A good test suite is a ratchet. It converts progress into a one-way thing. When you make a change and the suite stays green, you have the right to keep the change. When it goes red, you revert.
This is not about ceremony. It is about asymmetry. Without the ratchet, every step forward is also a step that might quietly undo three previous steps, and you will not find out until much later, when the cause is buried under hundreds of subsequent commits.
In the manual era you could get away with a thin test suite, because the human writing the code was, themselves, a partial regression detector. They remembered what the code was supposed to do. They noticed when their change felt off and slowed down.
That memory does not exist on the other side of an LLM call. The model has no episodic memory of the prior fix; it has the code in front of it and a probabilistic guess about what the code is for. If the test suite did not capture the prior decision, the prior decision will be lost. Sometimes immediately, sometimes a few sessions later, but eventually and silently.
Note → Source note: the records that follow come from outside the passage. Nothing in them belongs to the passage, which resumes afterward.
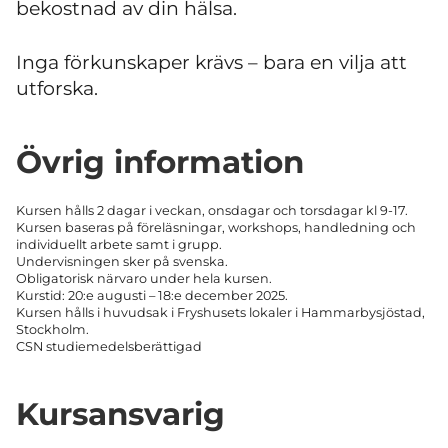
bekostnad av din hälsa.
Inga förkunskaper krävs – bara en vilja att
utforska.
Övrig information
Kursen hålls 2 dagar i veckan, onsdagar och torsdagar kl 9-17.
Kursen baseras på föreläsningar, workshops, handledning och
individuellt arbete samt i grupp.
Undervisningen sker på svenska.
Obligatorisk närvaro under hela kursen.
Kurstid: 20:e augusti – 18:e december 2025.
Kursen hålls i huvudsak i Fryshusets lokaler i Hammarbysjöstad,
Stockholm.
CSN studiemedelsberättigad
Kursansvarig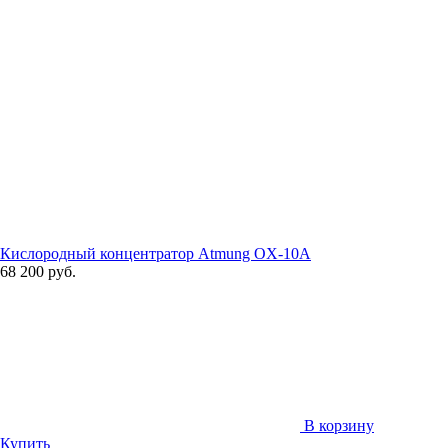
Кислородный концентратор Atmung OX-10A
68 200 руб.
В корзину
Купить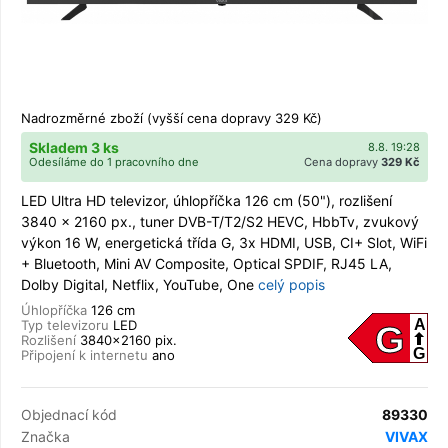
Nadrozměrné zboží (vyšší cena dopravy 329 Kč)
Skladem 3 ks
8.8. 19:28
Odesíláme do 1 pracovního dne
Cena dopravy
329 Kč
LED Ultra HD televizor, úhlopříčka 126 cm (50"), rozlišení
3840 x 2160 px., tuner DVB-T/T2/S2 HEVC, HbbTv, zvukový
výkon 16 W, energetická třída G, 3x HDMI, USB, CI+ Slot, WiFi
+ Bluetooth, Mini AV Composite, Optical SPDIF, RJ45 LA,
Dolby Digital, Netflix, YouTube, One
celý popis
Úhlopříčka
126 cm
A
Typ televizoru
LED
G
Rozlišení
3840x2160 pix.
G
Připojení k internetu
ano
Objednací kód
89330
Značka
VIVAX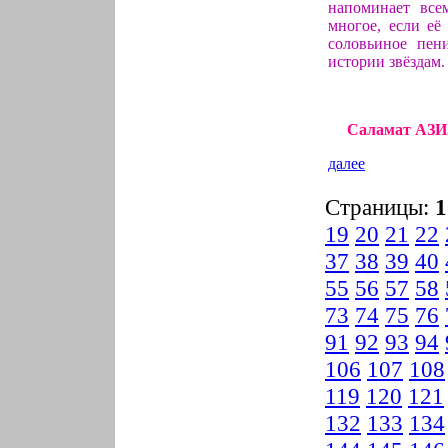
напоминает все
многое, если её
соловьиное пени
истории звёздам.
Саламат АЗИЗ
далее
Страницы:
1
19
20
21
22
37
38
39
40
55
56
57
58
73
74
75
76
91
92
93
94
106
107
108
119
120
121
132
133
134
So the safety net has to be deterministic, and it has to be extensive. Deterministic, because the author is not. You cannot rely on a stochastic process to police a stochastic process. Extensive, because every gap in the net is a place where AI-speed regressions accumulate without being noticed.
Types, schema validation, contract tests at every module boundary, integration tests that exercise real flows. The layers are not redundant. Each one catches a different kind of drift. The cost of building the net feels high until you weigh it against the alternative: a codebase that erodes faster than humans can read it.
The New Job
The valuable work is shifting. Less of it is typing the code that goes inside a module. More of it is deciding where the modules are, what flows between them, how those flows are verified, and what the safety net is required to catch.
You are designing the production line, choosing where the QA stations go, and writing down the rules that the new authors (the ones that are stochastic and forgetful and confident) cannot violate without setting off an alarm.
If you do that job well, AI-assisted development is faster than anything that came before it. The design pays off more than ever, because the velocity it unlocks is genuinely high. If you do it poorly, you get a garage full of half-aligned parts moving at production speed. That's worse than either extreme alone, because the rate of damage outruns the rate of attention.
The bike still gets built. The question is whether you ship one a year or one a minute, and whether anyone wants to ride the result.